RECORDS TO PROCESS =>
Segment Open

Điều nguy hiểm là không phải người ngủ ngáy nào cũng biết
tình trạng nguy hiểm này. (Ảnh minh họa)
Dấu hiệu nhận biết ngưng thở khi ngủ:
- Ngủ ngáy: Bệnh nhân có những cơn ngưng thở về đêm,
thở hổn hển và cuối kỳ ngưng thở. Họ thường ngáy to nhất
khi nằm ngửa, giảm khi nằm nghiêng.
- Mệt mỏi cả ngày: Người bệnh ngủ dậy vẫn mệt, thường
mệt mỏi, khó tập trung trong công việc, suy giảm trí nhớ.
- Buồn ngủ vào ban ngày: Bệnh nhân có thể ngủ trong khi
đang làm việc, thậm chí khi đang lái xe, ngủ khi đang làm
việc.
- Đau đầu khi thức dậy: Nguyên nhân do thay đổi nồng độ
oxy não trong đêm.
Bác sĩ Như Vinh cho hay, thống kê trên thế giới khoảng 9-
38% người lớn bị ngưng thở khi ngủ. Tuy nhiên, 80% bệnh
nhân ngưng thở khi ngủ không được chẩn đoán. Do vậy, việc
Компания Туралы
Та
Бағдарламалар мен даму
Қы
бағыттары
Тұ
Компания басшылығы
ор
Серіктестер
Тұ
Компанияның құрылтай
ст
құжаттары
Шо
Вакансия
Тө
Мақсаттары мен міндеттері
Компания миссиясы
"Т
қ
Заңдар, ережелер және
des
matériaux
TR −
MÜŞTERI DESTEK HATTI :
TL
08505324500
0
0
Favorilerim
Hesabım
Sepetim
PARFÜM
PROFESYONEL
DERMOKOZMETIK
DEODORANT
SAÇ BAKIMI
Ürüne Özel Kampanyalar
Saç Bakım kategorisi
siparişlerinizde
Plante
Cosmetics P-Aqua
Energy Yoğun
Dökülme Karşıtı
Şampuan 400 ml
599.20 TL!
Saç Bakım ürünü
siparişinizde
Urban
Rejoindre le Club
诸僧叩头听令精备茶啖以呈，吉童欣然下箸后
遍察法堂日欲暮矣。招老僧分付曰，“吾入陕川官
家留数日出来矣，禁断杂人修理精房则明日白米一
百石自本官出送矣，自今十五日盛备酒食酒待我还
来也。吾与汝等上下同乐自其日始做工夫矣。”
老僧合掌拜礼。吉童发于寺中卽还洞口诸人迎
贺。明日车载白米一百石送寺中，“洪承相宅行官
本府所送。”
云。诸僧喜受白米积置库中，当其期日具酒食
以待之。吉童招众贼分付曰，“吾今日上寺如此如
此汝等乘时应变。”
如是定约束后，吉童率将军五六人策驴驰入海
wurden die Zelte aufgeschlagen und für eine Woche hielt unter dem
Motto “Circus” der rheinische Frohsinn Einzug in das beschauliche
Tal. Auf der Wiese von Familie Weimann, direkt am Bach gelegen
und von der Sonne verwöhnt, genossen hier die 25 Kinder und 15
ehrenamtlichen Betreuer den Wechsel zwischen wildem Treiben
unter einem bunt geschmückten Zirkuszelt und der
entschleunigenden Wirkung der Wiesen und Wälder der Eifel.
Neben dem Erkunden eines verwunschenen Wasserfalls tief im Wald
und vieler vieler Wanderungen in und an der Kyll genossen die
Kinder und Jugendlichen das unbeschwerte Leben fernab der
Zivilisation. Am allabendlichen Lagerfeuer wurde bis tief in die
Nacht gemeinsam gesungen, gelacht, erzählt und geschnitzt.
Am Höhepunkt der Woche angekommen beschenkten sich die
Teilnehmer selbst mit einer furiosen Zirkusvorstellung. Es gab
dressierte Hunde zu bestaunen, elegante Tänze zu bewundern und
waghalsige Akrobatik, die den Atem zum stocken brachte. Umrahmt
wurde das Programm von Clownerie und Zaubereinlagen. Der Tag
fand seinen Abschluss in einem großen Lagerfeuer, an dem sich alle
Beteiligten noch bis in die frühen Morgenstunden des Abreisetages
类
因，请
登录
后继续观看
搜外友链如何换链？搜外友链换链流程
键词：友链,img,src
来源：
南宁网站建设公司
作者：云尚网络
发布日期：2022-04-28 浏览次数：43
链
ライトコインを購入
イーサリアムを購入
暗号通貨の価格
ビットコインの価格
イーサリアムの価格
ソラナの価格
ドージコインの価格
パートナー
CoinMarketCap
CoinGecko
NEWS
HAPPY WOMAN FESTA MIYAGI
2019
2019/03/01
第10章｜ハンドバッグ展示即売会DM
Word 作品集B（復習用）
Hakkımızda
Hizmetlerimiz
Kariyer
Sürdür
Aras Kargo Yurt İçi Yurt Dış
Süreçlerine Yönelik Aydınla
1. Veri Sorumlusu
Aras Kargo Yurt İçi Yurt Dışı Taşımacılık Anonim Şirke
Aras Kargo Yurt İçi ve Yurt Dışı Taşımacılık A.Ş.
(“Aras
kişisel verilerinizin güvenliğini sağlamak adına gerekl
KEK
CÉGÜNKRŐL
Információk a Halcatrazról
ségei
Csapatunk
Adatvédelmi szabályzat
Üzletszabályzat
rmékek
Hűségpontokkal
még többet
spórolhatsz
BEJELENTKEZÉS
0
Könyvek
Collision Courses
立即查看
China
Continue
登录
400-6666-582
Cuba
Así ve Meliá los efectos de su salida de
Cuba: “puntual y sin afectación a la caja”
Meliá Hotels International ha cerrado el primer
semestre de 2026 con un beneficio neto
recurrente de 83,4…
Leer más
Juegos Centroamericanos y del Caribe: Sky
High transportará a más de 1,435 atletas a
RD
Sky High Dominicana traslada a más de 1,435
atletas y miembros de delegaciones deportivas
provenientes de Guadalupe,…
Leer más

Segment Closed

WHAT IS EXPECTED => Search the entries for "Yurt" and copy out each line that has it.

EXERCISE OUTPUT =>
Aras Kargo Yurt İçi Yurt Dış
Aras Kargo Yurt İçi Yurt Dışı Taşımacılık Anonim Şirke
Aras Kargo Yurt İçi ve Yurt Dışı Taşımacılık A.Ş.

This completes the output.